7.     She’s my model for compassion.  She took care of her aunt who had been diagnosed with schizophrenia. She made sure she was in a good facility. She visited her once a week, brought her cigarettes, candy, new pajamas, and housecoats. Mom took care of all her finances, and when the time came she buried her next to her family members. Before she started to take care of her, she hadn’t seen her aunt in over 20 years.  After she died, my mother told me that she was the only relative that had taken them in unconditionally when they came up from the South. She never made fun of their accents, she made them feel at home, and doted on my mom, uncle, and aunt.  She said to me, “How could I not take care of her, when she had loved me so unconditionally?” My mom wrote the book on kindness.

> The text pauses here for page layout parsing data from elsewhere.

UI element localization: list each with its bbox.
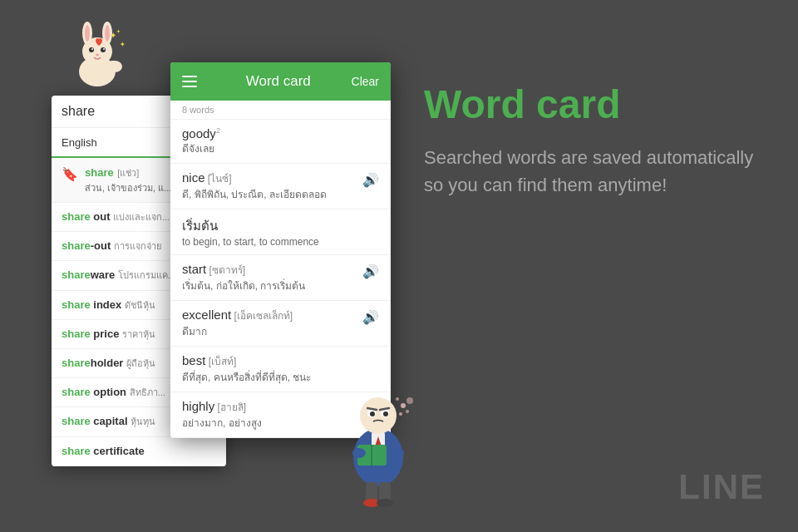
svg-rect-12 [110,61,116,69]
svg-point-22 [370,411,375,416]
bookmark-word-line: share [แช่ว] [85,165,171,180]
wordcard-item[interactable]: excellent [เอ็คเซลเล็กท์] ดีมาก 🔊 [170,301,391,347]
bookmark-content: share [แช่ว] ส่วน, เจ้าของร่วม, แ... [85,165,171,195]
speaker-icon[interactable]: 🔊 [362,172,379,188]
right-panel: Word card Searched words are saved autom… [424,83,756,199]
svg-point-32 [401,403,406,408]
svg-point-31 [377,499,393,507]
svg-point-4 [85,25,90,42]
search-list-item[interactable]: share certificate [52,437,226,466]
bunny-mascot: ✦ ✦ ✦ [60,15,135,90]
wordcard-item[interactable]: เริ่มต้น to begin, to start, to commence [170,209,391,255]
svg-point-26 [352,448,366,458]
wordcard-item[interactable]: start [ซตาทร์] เริ่มต้น, ก่อให้เกิด, การ… [170,255,391,301]
svg-point-7 [101,47,106,52]
feature-title: Word card [424,83,756,127]
speaker-icon[interactable]: 🔊 [362,309,379,325]
hamburger-icon[interactable] [182,76,197,87]
wordcard-header: Word card Clear [170,62,391,101]
wordcard-title: Word card [205,73,352,90]
wordcard-item[interactable]: nice [ไนซ์] ดี, พิถีพิถัน, ประณีต, ละเอี… [170,164,391,209]
student-mascot [324,349,432,507]
svg-text:✦: ✦ [110,31,116,40]
svg-point-19 [360,397,397,434]
svg-point-9 [103,48,105,50]
bookmark-word: share [85,166,114,179]
wordcard-item[interactable]: goody2 ดีจังเลย [170,120,391,164]
svg-point-8 [91,48,93,50]
svg-point-33 [406,410,409,413]
svg-point-35 [406,397,413,404]
bookmark-phonetic: [แช่ว] [117,168,139,178]
svg-point-23 [383,411,388,416]
svg-text:✦: ✦ [116,29,121,34]
clear-button[interactable]: Clear [352,75,379,88]
svg-text:✦: ✦ [120,41,126,48]
svg-point-27 [391,448,404,458]
speaker-icon[interactable]: 🔊 [362,264,379,279]
line-brand: LINE [678,467,765,507]
svg-point-34 [399,412,402,416]
svg-point-36 [396,397,399,401]
bookmark-def: ส่วน, เจ้าของร่วม, แ... [85,180,171,195]
word-count: 8 words [170,101,391,120]
bookmark-icon: 🔖 [62,166,78,182]
feature-description: Searched words are saved automatically s… [424,144,756,199]
svg-point-6 [89,47,94,52]
svg-point-10 [96,54,99,57]
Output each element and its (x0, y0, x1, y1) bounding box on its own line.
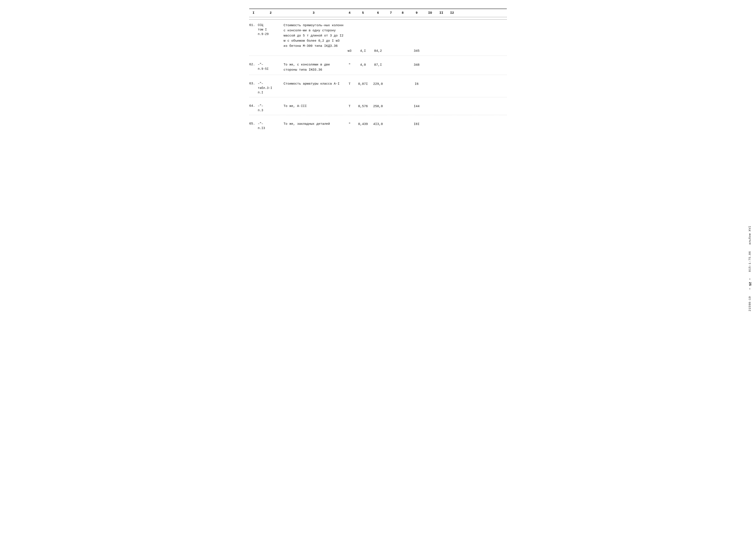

8.     She loves my dad.  For years I was never really sure if they loved one another. I had the television, Harlequin romance version of love in my head and I didn’t know what love looked like. I knew they liked each other, but love? Nah, they didn't have it. They didn’t kiss goodbye, or hold hands, or snuggle on the couch. If they weren't in love, what were they in? I had no idea.  If I didn’t learn when I married Milt was love was, I sure know what love looks like through the transition of my parents’ relationship now.  Alzheimer’s disease is a nasty, nasty thing. The man we knew as my dad is all but gone now. But I’ve seen her fight against losing him with grace, humor and a lot of grit.  We fight about the direction we want Dad to go in, but ultimately we do it out of love. She loves him, he loves her, and I love them both.

9.     She’s the one who hooked me on books.  She wasn’t sure if I’d go to Europe or Africa or reach Mt. Everest or be an activist First Lady or President. But she knew that the more books I crammed into my brain the more places I’d go in my imagination. And that my imagination would unlock the potential for me to actually go and do those things. She was right.  Our home has always been a place where books lived.  African American biographies lined the shelves, with nods to important fiction and serious non-fiction.  The Souls of Black Folks, sat next to For Colored Girls who Considered Suicide when the Rainbow isn’t Enuf.  Tar Baby sat next to Soul on Ice and Why we Can’t Wait.  When I asked her why she didn’t have the Feminine Mystique on her shelf she replied, “Betty Friedan didn’t know a damn thing about me then, and she doesn’t now. I have way more in common with the woman who cleans house for her.” Needless to say, I have yet to read the Feminine Mystique.

The list is far from complete. There’s nothing about her sacrifice for me to go to school, or the lecture she gave when I flunked out. Or the tears in her eyes when I told her she was going to be a grandmother for the first, second, and third time. Or how she defines the word friend for folks she's known her entire life. Or how important all her family is to her.

She’s a remarkable woman. And like many remarkable women she is misunderstood, criticized, maligned and laughed at behind her back. She knows folks do it. But, she always has the last word.

Of course I hate that about her...but only because I want the last word too.